|Harper defence to Trial #2|
The Conservative leader refused to respond to direct questions whether Novak had his support and would remain involved in the ongoing election campaign.
“Once again, I am not going to cherry pick facts that are in dispute before a court,” Harper said, to the applause of Tory supporters at the campaign event.
He repeated his assertion that Duffy and Wright alone are the ones responsible for the controversy.
“These are the people responsible. They’ve been held accountable. That’s my judgment in how this matter should be handled,” he said.
Our prime minister, despite having been elected on a platform of bringing accountability to the government of Canada, has stubbornly set his sights on riding out this storm of outrage by concentrating on his talking points.
I wonder if his chief of staff, Rat Novak, helped him draft these talking points?
That would be ironic, because right now evidence has been submitted through emails to the Duffy trial that on the face of it indicate that the public statements by Conservative Party spokespersons are dead wrong about the degree of knowledge of the PM’s current chief of staff of the Wright payment of the Duffy expenses, and of the extent of Novak’s involvement in the planning and execution of a scheme designed to deceive the Canadian public.
There are two trials taking place.
One is in a court room, where Duffy faces 31 serious charges. There, he is being ably represented by barrister Donald Bayne, who is slowly and systematically shredding the state’s case. The state has relied primarily on one main witness to buttress its charge of bribery, but Nigel Wright is being taken apart, email by email, in the courtroom. As a result, the state’s ability to prove beyond a reasonable doubt – the standard required in criminal cases – is being badly damaged with each email discussion.
What is surprising is that the state has not called other witnesses to buttress its bribery charge. A handful of senior advisors and senators have been involved in the Duffy events. To salvage its chances, the crown will have to call as witnesses several of these, or face an acquittal of Duffy on the serious bribery charge.
The second trial is taking place in the court of public perception.
The standard of proof in this second trial is not the same as that in a criminal case. It is simply the common sense conclusions of ordinary Canadians as to who is telling the truth, who is not, who is involved in planning and carrying out a scheme to deceive the public, and who knew about that scheme.
It is also about the judgment of the prime minister, and his tolerance for those in his Prime Minister’s Office who planned and carried out a scheme to deceive the public.
What does it say about a man who professes to be the best person to lead our country during tough economic times and in threat of further terror attacks, if he is reluctant to even consider whether he should be cleaning house?
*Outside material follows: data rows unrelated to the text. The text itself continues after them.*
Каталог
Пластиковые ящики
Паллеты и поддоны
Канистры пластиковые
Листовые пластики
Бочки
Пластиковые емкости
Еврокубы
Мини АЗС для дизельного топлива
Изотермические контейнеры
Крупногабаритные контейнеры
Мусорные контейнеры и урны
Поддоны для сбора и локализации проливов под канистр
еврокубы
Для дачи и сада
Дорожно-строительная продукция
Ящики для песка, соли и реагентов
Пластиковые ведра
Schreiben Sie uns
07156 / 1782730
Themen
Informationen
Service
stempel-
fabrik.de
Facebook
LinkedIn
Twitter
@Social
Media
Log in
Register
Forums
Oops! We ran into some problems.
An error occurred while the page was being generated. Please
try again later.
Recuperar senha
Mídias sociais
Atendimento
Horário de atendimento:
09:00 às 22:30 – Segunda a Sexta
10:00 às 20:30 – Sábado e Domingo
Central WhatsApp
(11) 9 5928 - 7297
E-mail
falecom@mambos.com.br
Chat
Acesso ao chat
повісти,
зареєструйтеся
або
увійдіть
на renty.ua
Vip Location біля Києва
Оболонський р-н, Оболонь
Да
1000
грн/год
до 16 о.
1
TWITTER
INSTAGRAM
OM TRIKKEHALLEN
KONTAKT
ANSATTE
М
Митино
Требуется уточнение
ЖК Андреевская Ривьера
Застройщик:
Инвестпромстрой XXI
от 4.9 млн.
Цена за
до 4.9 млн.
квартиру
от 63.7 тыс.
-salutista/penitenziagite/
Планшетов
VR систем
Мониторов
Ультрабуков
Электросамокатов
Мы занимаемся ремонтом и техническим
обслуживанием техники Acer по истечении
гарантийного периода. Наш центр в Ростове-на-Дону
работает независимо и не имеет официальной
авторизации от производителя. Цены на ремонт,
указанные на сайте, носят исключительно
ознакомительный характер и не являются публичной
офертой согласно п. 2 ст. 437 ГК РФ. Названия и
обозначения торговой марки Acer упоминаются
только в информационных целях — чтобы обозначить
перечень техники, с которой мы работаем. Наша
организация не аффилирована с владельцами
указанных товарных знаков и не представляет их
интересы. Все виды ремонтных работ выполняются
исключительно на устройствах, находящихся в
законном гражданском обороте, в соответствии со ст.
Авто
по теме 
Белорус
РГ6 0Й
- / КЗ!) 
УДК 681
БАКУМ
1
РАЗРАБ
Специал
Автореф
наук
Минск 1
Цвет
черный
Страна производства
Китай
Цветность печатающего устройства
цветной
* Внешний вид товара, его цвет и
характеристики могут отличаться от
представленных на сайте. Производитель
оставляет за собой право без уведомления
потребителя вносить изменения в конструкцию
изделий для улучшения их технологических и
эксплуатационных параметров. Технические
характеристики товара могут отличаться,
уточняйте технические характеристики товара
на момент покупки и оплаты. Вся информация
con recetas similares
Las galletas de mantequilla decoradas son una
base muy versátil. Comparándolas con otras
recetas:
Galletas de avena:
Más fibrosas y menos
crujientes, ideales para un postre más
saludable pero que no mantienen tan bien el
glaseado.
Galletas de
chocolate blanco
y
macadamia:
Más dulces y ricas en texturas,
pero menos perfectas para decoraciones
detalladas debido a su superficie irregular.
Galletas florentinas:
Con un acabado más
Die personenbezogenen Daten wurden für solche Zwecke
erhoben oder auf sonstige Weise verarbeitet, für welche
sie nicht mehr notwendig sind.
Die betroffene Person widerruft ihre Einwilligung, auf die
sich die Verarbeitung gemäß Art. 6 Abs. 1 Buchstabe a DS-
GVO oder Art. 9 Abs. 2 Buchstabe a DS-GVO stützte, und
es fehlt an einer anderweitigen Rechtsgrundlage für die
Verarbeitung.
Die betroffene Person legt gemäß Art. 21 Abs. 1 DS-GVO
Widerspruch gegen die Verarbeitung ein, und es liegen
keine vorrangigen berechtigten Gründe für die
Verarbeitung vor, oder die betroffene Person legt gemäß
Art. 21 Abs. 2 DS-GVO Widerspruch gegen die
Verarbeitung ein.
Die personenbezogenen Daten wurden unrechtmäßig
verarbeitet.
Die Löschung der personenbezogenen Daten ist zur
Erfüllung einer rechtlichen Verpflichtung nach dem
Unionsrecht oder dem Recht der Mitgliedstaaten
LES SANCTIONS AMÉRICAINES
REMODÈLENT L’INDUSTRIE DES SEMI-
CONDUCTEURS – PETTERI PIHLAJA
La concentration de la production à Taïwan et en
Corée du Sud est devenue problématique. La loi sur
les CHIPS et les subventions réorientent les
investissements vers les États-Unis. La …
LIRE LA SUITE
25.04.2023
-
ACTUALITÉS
At the very least, he should be explaining why he is not distancing himself from those involved in planning and carrying out a scheme to deceive the public, interfere in a legitimate senate internal and external audit, and write scripts for others to use that are false.
Harper is badly misjudging this second trial, as his talking points quoted above show. He and his advisors seem to believe that he can avoid this trial by pretending that it does not exist.
There is a name for such a response: it is called the ostrich reaction. If you bury your head in the sand, then the reality of the world does not exist. At a later moment you can take your head out of the sand, and everything will not have happened.
Harper and the Conservatives are losing their chance to present a creditable case to the public regarding this second trial. They will pay a heavy price for this bad call.
Harper has advisors, who are supposed to handle what Wright quaintly calls ‘issue management’ but what ordinary Canadians might call something less positive.
|Harper and advisor Ray Novak|
Perhaps part of the problem is that some of those same advisors are still advising the prime minister, and have divided loyalties because their personal careers and reputations are now caught up in the second trial and the Duffy trial.
What does it say about the leadership competence of a man who continues to take advice from an advisor who might, according to statements by the harried and uncomfortable looking Conservative Party spokesperson, be involved in the cover up?
Is it not time for Harper to get a new team of advisors, who have had no connection with the Duffy scandal and the cover up, to give him unbiased advice?
If he does not change his approach to the second trial, Harper will be found guilty by ordinary Canadians by default. And that will be his legacy, despite his ten plus years in the highest office in the land.